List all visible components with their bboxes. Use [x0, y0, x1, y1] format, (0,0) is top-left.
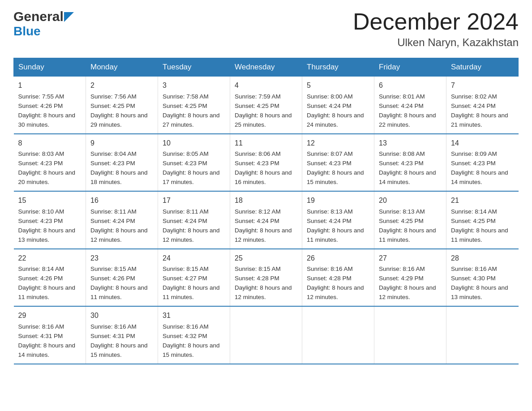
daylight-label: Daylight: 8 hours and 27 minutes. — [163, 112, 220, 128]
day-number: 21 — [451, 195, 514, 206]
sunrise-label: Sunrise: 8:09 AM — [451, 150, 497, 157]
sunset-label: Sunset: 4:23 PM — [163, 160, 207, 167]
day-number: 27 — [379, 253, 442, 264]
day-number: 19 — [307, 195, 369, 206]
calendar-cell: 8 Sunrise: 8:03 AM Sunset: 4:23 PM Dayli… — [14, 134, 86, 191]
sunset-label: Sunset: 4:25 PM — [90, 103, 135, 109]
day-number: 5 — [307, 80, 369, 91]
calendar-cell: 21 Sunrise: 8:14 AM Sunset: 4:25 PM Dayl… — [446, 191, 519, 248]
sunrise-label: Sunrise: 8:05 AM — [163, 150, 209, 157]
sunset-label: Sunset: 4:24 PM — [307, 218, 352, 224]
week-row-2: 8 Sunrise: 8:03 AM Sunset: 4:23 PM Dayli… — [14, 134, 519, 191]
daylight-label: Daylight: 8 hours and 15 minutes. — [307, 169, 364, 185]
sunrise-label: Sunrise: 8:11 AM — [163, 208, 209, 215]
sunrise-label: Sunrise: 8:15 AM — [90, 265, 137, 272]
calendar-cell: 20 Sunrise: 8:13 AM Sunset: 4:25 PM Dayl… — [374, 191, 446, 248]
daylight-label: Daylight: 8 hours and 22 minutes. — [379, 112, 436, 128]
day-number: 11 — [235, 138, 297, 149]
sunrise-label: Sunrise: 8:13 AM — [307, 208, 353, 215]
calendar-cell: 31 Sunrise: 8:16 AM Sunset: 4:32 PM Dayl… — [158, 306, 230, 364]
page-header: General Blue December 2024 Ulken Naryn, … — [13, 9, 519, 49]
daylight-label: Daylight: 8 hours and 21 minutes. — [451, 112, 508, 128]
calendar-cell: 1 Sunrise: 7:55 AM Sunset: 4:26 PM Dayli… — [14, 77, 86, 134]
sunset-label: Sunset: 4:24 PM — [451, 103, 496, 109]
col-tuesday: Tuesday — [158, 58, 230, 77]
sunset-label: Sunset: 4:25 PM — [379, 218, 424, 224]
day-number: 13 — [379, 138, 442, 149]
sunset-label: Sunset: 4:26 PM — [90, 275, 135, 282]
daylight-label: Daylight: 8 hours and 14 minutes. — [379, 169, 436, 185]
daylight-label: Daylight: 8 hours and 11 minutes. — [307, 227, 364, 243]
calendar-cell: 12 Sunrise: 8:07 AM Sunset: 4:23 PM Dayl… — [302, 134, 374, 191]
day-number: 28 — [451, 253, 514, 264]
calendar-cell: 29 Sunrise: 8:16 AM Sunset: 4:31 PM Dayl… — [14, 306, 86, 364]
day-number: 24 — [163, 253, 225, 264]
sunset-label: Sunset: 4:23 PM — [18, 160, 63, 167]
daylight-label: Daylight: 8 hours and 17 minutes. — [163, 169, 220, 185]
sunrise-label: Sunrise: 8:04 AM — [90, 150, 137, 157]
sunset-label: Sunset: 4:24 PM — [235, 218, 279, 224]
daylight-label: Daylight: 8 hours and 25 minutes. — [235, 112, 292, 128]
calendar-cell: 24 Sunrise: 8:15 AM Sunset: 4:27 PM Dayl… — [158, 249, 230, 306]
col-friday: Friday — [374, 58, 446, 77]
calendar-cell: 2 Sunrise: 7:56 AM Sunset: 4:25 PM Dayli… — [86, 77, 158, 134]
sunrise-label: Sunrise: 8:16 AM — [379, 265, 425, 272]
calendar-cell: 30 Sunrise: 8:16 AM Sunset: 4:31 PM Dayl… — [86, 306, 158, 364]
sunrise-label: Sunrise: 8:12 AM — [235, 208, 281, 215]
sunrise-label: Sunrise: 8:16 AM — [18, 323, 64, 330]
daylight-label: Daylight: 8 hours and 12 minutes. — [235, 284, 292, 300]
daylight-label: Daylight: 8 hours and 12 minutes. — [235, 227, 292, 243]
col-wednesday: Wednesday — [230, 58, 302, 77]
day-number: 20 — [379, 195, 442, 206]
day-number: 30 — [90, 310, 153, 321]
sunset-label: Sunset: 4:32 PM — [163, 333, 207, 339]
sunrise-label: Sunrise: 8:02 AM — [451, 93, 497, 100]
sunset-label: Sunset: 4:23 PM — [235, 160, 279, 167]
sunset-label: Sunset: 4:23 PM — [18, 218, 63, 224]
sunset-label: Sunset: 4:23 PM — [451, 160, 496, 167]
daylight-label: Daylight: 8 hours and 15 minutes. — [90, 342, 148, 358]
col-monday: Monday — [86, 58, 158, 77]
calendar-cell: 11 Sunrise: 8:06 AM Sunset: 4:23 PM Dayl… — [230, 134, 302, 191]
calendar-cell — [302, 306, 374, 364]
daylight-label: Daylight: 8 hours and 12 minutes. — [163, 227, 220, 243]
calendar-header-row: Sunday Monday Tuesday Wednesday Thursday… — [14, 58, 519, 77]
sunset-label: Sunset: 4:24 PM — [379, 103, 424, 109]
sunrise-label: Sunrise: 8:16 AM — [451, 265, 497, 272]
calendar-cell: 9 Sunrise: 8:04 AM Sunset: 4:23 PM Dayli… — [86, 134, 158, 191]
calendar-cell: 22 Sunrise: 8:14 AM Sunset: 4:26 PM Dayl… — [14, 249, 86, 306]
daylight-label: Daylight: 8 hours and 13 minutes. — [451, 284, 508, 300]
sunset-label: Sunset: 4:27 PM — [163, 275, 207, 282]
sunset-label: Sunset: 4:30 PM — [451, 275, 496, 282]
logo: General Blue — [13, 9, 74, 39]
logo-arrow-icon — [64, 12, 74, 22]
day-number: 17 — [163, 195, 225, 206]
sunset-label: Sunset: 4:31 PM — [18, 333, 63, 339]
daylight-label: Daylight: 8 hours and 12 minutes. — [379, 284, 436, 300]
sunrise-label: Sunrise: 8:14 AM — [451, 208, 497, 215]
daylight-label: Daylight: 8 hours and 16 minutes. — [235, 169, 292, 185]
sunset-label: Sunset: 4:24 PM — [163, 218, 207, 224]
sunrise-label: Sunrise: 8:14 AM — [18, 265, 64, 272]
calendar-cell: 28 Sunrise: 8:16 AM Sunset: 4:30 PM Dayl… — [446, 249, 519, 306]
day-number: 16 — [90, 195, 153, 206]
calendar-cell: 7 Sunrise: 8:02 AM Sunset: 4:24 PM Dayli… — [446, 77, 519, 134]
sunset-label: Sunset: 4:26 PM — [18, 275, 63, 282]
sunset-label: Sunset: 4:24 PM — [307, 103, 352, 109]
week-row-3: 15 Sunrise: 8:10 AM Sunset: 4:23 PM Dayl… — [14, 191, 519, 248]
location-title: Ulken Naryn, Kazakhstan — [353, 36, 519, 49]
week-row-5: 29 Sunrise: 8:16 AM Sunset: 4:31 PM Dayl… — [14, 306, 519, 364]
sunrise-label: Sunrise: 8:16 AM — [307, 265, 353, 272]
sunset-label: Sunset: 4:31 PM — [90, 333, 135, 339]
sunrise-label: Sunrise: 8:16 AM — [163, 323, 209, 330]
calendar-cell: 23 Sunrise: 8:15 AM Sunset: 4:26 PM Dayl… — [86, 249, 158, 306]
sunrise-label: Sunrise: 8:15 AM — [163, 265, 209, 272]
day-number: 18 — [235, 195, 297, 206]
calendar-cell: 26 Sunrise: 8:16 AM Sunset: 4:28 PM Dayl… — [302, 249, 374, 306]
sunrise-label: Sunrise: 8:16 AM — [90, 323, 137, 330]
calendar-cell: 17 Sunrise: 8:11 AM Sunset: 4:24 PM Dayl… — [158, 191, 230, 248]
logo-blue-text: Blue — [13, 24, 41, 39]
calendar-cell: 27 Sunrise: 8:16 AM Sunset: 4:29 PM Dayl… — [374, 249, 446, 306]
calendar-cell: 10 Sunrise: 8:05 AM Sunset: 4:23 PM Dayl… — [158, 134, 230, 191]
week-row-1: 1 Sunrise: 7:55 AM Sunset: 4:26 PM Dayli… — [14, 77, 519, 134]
_____
Scan the material above for lines that contain the string "header", and copy each such line.

page-header: General Blue December 2024 Ulken Naryn, … — [13, 9, 519, 49]
calendar-header-row: Sunday Monday Tuesday Wednesday Thursday… — [14, 58, 519, 77]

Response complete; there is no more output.